Though a monumental step forward on climate change, the Paris Agreement fails to recognize one of the biggest climate change issues for developing countries: agriculture. Poor farmers’ dependence on unsustainable planting, cultivating, and harvesting techniques make them unwitting contributors to global warming by emitting black carbon and greenhouse gases (GHGs). This problem extends beyond China and India (the Paris deal’s focus) to places as diverse as Indonesia, Cameroon, and Iran.

By burning field wastes, poor farmers release up to twenty-five percent of the world’s total of “black carbon”—clouds of smoke that count as the second-largest warming source after CO2—emitting 330,000 metric tons every year.

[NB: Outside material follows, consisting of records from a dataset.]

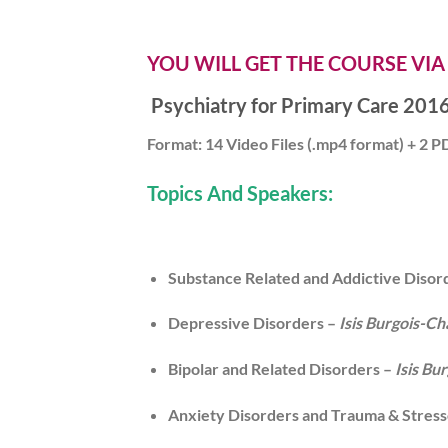
YOU WILL GET THE COURSE VIA
Psychiatry for Primary Care 201
Format:
14 Video Files (.mp4 format) + 2 PD
Topics And Speakers:
Substance Related and Addictive Disor
Depressive Disorders –
Isis Burgois-C
Bipolar and Related Disorders –
Isis B
Anxiety Disorders and Trauma & Stress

And rice growers in impoverished and densely-populated areas produce high levels of methane, a hydrocarbon gas twenty-five times as warming as CO2. Traditional flooded paddy techniques account for up to fifteen percent of total GHG emissions from agriculture.

These agricultural practices are bad for the environment; they are also bad for people. Degraded soil yields barely enough to feed a family. To double the global food supply by 2050—necessary to avoid shortages and malnourishment, especially in developing countries—traditional farmers will need to improve land use and water management, and adopt new seed, harvesting, and storage technologies.

The good news is that solutions to reduce poor farmers’ global warming footprint and improve productivity already exist.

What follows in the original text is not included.